In January, Coda Story’s Africa Jackson wrote about the student performance monitoring app ClassDojo and concerns of racial inequity in the classroom.

The coronavirus pandemic and the closure of schools across the world has created a boom in education tech software. According to Crunchbase, a site that tracks startup industry trends, five times as many families joined ClassDojo in the last week of March than in any week in the company’s history. 

School closures in the U.S. have affected at least 55.1 million students in 124,000 public and private institutions. Now that most schools have moved to remote learning or a hybrid model of in-person classes and online education for the fall, concerns about discrimination and privacy have resurfaced as parents and teachers become more reliant on ClassDojo and similar platforms.
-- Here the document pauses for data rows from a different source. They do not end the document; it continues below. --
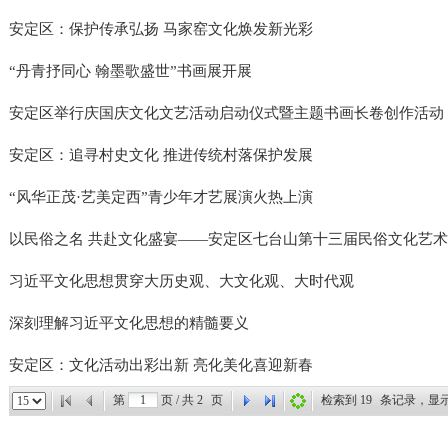
安定区：保护传承弘扬 马家窑文化焕发新光彩
“丹青抒同心 翰墨歌盛世”书画展开展
安定区举行庆国庆文化文艺活动启动仪式暨主题书画长卷创作活动
安定区：追寻村史文化 推进传统村落保护发展
“风华正茂·艺美定西”青少年才艺展演火热上演
以民俗之名 共赴文化盛宴——安定区七台山第十三届民俗文化艺
习近平文化思想贯穿大历史观、大文化观、大时代观
深刻理解习近平文化思想的精髓要义
安定区：文化活动出彩出新 亮化美化喜迎新春
第
页 / 共
2
页
检索到
19
条记录，显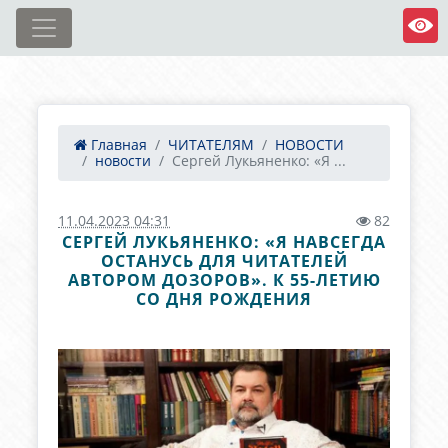
Главная
ЧИТАТЕЛЯМ
НОВОСТИ
новости
Сергей Лукьяненко: «Я ...
11.04.2023 04:31
82
СЕРГЕЙ ЛУКЬЯНЕНКО: «Я НАВСЕГДА
ОСТАНУСЬ ДЛЯ ЧИТАТЕЛЕЙ
АВТОРОМ ДОЗОРОВ». К 55-ЛЕТИЮ
СО ДНЯ РОЖДЕНИЯ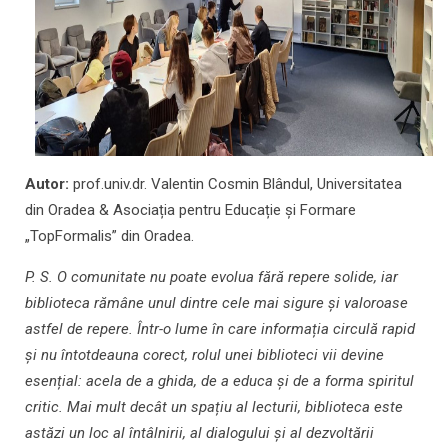
Autor:
prof.univ.dr. Valentin Cosmin Blândul, Universitatea
din Oradea & Asociația pentru Educație și Formare
„TopFormalis” din Oradea.
P. S. O comunitate nu poate evolua fără repere solide, iar
biblioteca rămâne unul dintre cele mai sigure și valoroase
astfel de repere. Într-o lume în care informația circulă rapid
și nu întotdeauna corect, rolul unei biblioteci vii devine
esențial: acela de a ghida, de a educa și de a forma spiritul
critic. Mai mult decât un spațiu al lecturii, biblioteca este
astăzi un loc al întâlnirii, al dialogului și al dezvoltării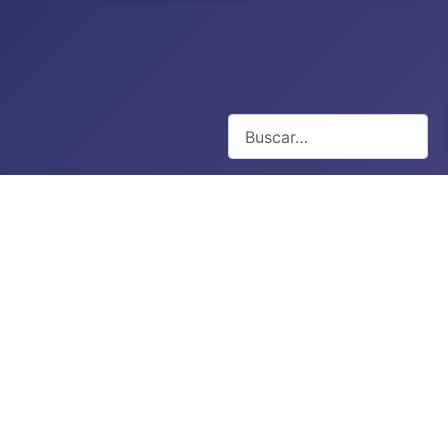
Buscar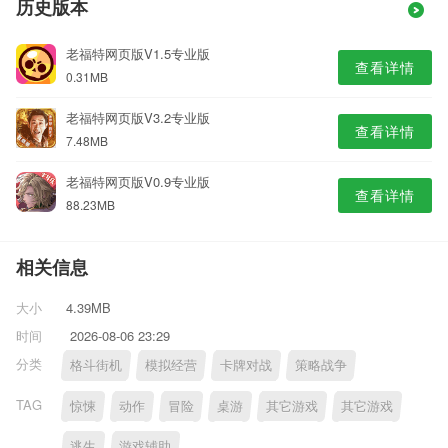
历史版本
老福特网页版V1.5专业版
查看详情
0.31MB
老福特网页版V3.2专业版
查看详情
7.48MB
老福特网页版V0.9专业版
查看详情
88.23MB
相关信息
大小
4.39MB
时间
2026-08-06 23:29
分类
格斗街机
模拟经营
卡牌对战
策略战争
TAG
惊悚
动作
冒险
桌游
其它游戏
其它游戏
逃生
游戏辅助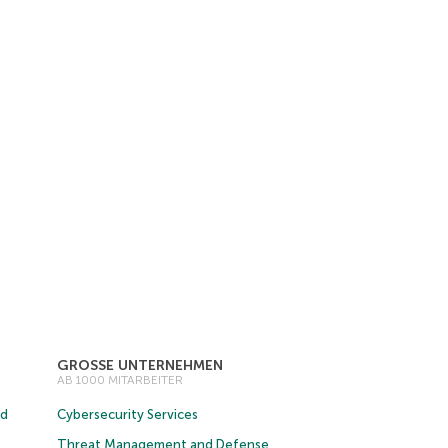
GROSSE UNTERNEHMEN
AB 1000 MITARBEITER
ud
Cybersecurity Services
Threat Management and Defense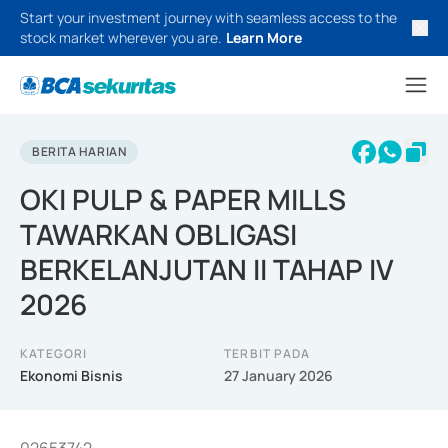
Start your investment journey with seamless access to the
stock market wherever you are.
Learn More
BERITA HARIAN
OKI PULP & PAPER MILLS
TAWARKAN OBLIGASI
BERKELANJUTAN II TAHAP IV
2026
KATEGORI
TERBIT PADA
Ekonomi Bisnis
27 January 2026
Investment in education tech has soared in the past two years, hitting a record $18.66 billion in 2019, and is predicted to accelerate in the wake of Covid-19. In addition to ClassDojo, Google Classroom, K12 and Powerschool are some of the players set to benefit from the move to online learning.

“We’re now running a nationwide, real-time, high-stakes experiment in what happens when you put digital ed tech into the home environments of almost every child in the country,” said Leah Plunkett, a faculty associate of Youth and Media at the Berkman Klein Center for Internet & Society at Harvard University, and a professor at the University of New Hampshire School of Law. 

ClassDojo, which is used by at least one child in 95% of elementary schools, assigns colorful, kid-friendly monster avatars to each student. Teachers then award or deduct points based on behavior, which is shared with parents in real time and, typically, placed on display in the classroom for students to keep score. 

The app, which is used in 180 countries around the world, has been accused of a number of privacy invasions, including data harvesting in the U.K. After a 2014 New York Times article slammed ClassDojo and other tracking apps over privacy concerns, the company changed its policy and now deletes records of points awarded to students by teachers after one year.

“Private companies are mapping a very large and very unregulated dataset on kids in their home environment during a global pandemic, because the school has moved into the home,” said Plunkett. “I’m very concerned that, as information about attendance, discipline, or social and emotional learning becomes aggregated, it can be shared, or analyzed or reaggregated by providers, in addition to the school community itself.”